:: Provided information ::
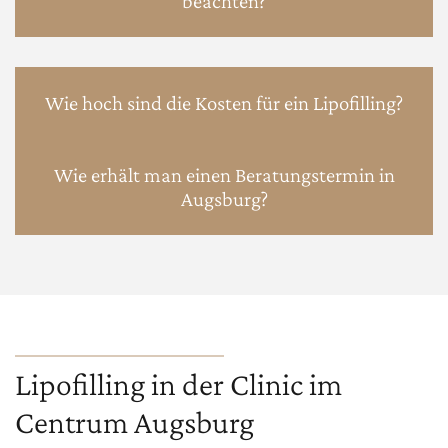
beachten?
Wie hoch sind die Kosten für ein Lipofilling?
Wie erhält man einen Beratungstermin in
Augsburg?
Lipofilling in der Clinic im
Centrum Augsburg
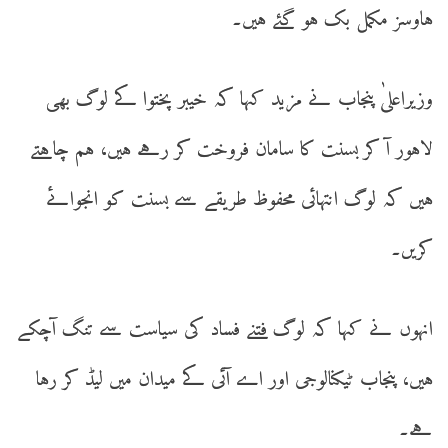
ہاوسز مکمل بک ہو گئے ہیں۔
وزیراعلیٰ پنجاب نے مزید کہا کہ خیبر پختوا کے لوگ بھی
لاہور آ کر بسنت کا سامان فروخت کر رہے ہیں، ہم چاہتے
ہیں کہ لوگ انتہائی محفوظ طریقے سے بسنت کو انجوائے
کریں۔
انہوں نے کہا کہ لوگ فتنے فساد کی سیاست سے تنگ آچکے
ہیں، پنجاب ٹیکنالوجی اور اے آئی کے میدان میں لیڈ کر رہا
ہے۔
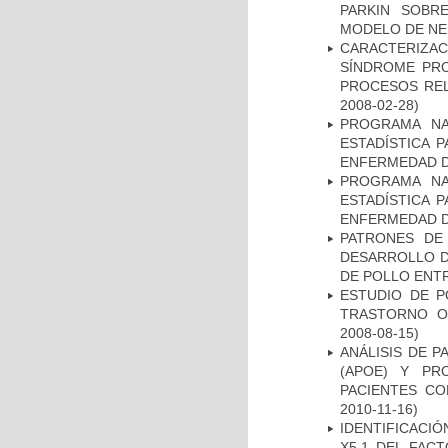
PARKIN SOBRE
MODELO DE NE
CARACTERIZAC
SÍNDROME PRO
PROCESOS REL
2008-02-28)
PROGRAMA NA
ESTADÍSTICA 
ENFERMEDAD D
PROGRAMA NA
ESTADÍSTICA 
ENFERMEDAD D
PATRONES DE
DESARROLLO D
DE POLLO ENTR
ESTUDIO DE P
TRASTORNO O
2008-08-15)
ANÁLISIS DE 
(APOE) Y PR
PACIENTES C
2010-11-16)
IDENTIFICACIÓ
X5.1 DEL FAC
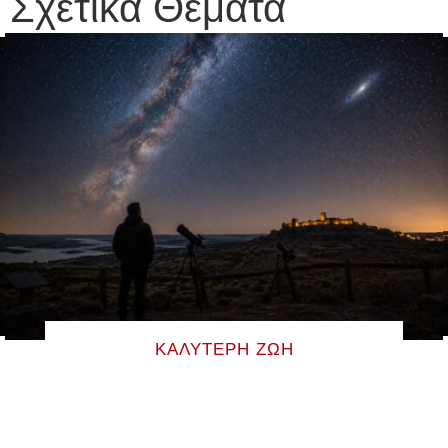
Σχετικά Θέματα
ΚΑΛΎΤΕΡΗ ΖΩΉ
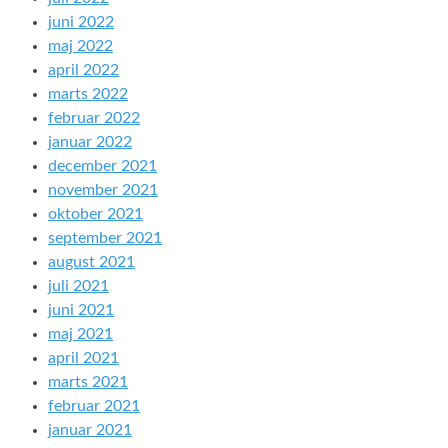
juni 2022
maj 2022
april 2022
marts 2022
februar 2022
januar 2022
december 2021
november 2021
oktober 2021
september 2021
august 2021
juli 2021
juni 2021
maj 2021
april 2021
marts 2021
februar 2021
januar 2021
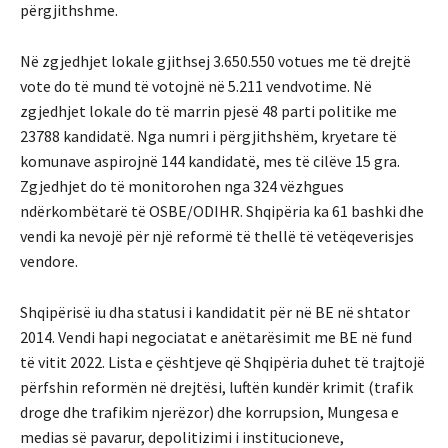
përgjithshme.
Në zgjedhjet lokale gjithsej 3.650.550 votues me të drejtë
vote do të mund të votojnë në 5.211 vendvotime. Në
zgjedhjet lokale do të marrin pjesë 48 parti politike me
23788 kandidatë. Nga numri i përgjithshëm, kryetare të
komunave aspirojnë 144 kandidatë, mes të cilëve 15 gra.
Zgjedhjet do të monitorohen nga 324 vëzhgues
ndërkombëtarë të OSBE/ODIHR. Shqipëria ka 61 bashki dhe
vendi ka nevojë për një reformë të thellë të vetëqeverisjes
vendore.
Shqipërisë iu dha statusi i kandidatit për në BE në shtator
2014. Vendi hapi negociatat e anëtarësimit me BE në fund
të vitit 2022. Lista e çështjeve që Shqipëria duhet të trajtojë
përfshin reformën në drejtësi, luftën kundër krimit (trafik
droge dhe trafikim njerëzor) dhe korrupsion, Mungesa e
medias së pavarur, depolitizimi i institucioneve,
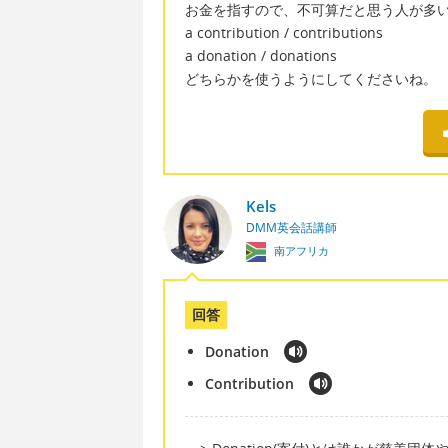
お金を指すので、不可算だと思う人が多
a contribution / contributions
a donation / donations
どちらかを使うようにしてくださいね。
Kels
DMM英会話講師
南アフリカ
回答
Donation
Contribution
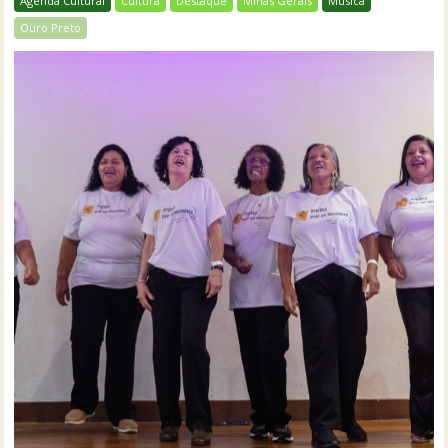
Agenda Cultural
Cultura
Destaque
Minas Gerais
Música
Ouro Preto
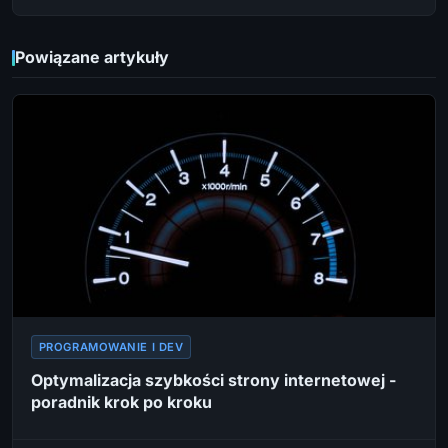
Powiązane artykuły
PROGRAMOWANIE I DEV
Optymalizacja szybkości strony internetowej -
poradnik krok po kroku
:::
__Exercise aim__
What are the lines in the records above, word for word, from the one containing "DE POLLO ENTR" through the one containing "お金を指すので、不可算だと思う人が多", both ends included and pictures left out?

__Finished exercise__
DE POLLO ENTR
ESTUDIO DE P
TRASTORNO O
2008-08-15)
ANÁLISIS DE 
(APOE) Y PR
PACIENTES C
2010-11-16)
IDENTIFICACIÓ
X5.1 DEL FAC
Σχετικά Θέματα
ΚΑΛΎΤΕΡΗ ΖΩΉ
juni 2022
maj 2022
april 2022
marts 2022
februar 2022
januar 2022
december 2021
november 2021
oktober 2021
september 2021
august 2021
juli 2021
juni 2021
maj 2021
april 2021
marts 2021
februar 2021
januar 2021
përgjithshme.
Në zgjedhjet lokale gjithsej 3.650.550 votues me të drejtë
vote do të mund të votojnë në 5.211 vendvotime. Në
zgjedhjet lokale do të marrin pjesë 48 parti politike me
23788 kandidatë. Nga numri i përgjithshëm, kryetare të
komunave aspirojnë 144 kandidatë, mes të cilëve 15 gra.
Zgjedhjet do të monitorohen nga 324 vëzhgues
ndërkombëtarë të OSBE/ODIHR. Shqipëria ka 61 bashki dhe
vendi ka nevojë për një reformë të thellë të vetëqeverisjes
vendore.
Shqipërisë iu dha statusi i kandidatit për në BE në shtator
2014. Vendi hapi negociatat e anëtarësimit me BE në fund
të vitit 2022. Lista e çështjeve që Shqipëria duhet të trajtojë
përfshin reformën në drejtësi, luftën kundër krimit (trafik
droge dhe trafikim njerëzor) dhe korrupsion, Mungesa e
medias së pavarur, depolitizimi i institucioneve,
お金を指すので、不可算だと思う人が多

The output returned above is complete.